This is holding on and holding up. This is preservation. Three years is a long ways to go.
Looking down at my black, canvas, high-top Converse—the only kind of shoe I’d worn since Dad turned me onto Elgin Baylor in 3rd-grade—I had a realization colder than the concrete I fell on. I could no longer think about gentle, pretty Krissy Kumata on the monkey bars, Ms. McLane’s comments on my plot twists in The Man with Many Faces, or Ms. Cuehlo-Ruiz’s read-alouds of international stories about Respect, Harmony, and Dreams.
Middle school is where I live now.
No more longing for Elementary. Those waters have dried up.
The ones who live on move on.
That’s why we’re going to Southcenter on a January weekday evening. I’m moving onto Jordans. When I floated the Jordans idea again yesterday, Dad said, “Why do you want these Air Jordans anyway? This isn’t like you.”

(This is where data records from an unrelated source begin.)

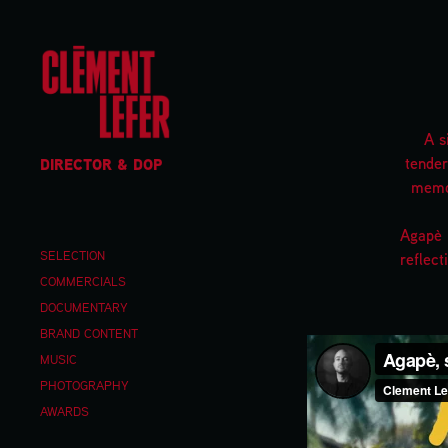
A s
tender
DIRECTOR & DOP
memor
Agapè i
SELECTION
reflect
COMMERCIALS
DOCUMENTARY
BRAND CONTENT
MUSIC
PHOTOGRAPHY
AWARDS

The kids with Air Jordans have a shield. Even when they’re nerds, they’re no longer nerds. With Jordans, you’re in. You’re safe.
But I couldn’t put that in words.
“I don’t know.”
He examines me.
“I’m not spending $150 on a pair of shoes.”
I think he will.
I pick up after myself. I do my chores. I do my homework. I say please and thank you. I follow the rules. I don’t do anything bad. Even with my step-mom due to give birth in six weeks, I don’t complain. I won’t complain.
I just need some Jordans.
My dad parks in front of JCPenney’s, “Why are we parking here?” I ask. Dad’s already out his door.
“Let’s make this quick,” I hear through the rain and nearby freeway noise.
I walk after him in the cold, dark, drizzly parking lot.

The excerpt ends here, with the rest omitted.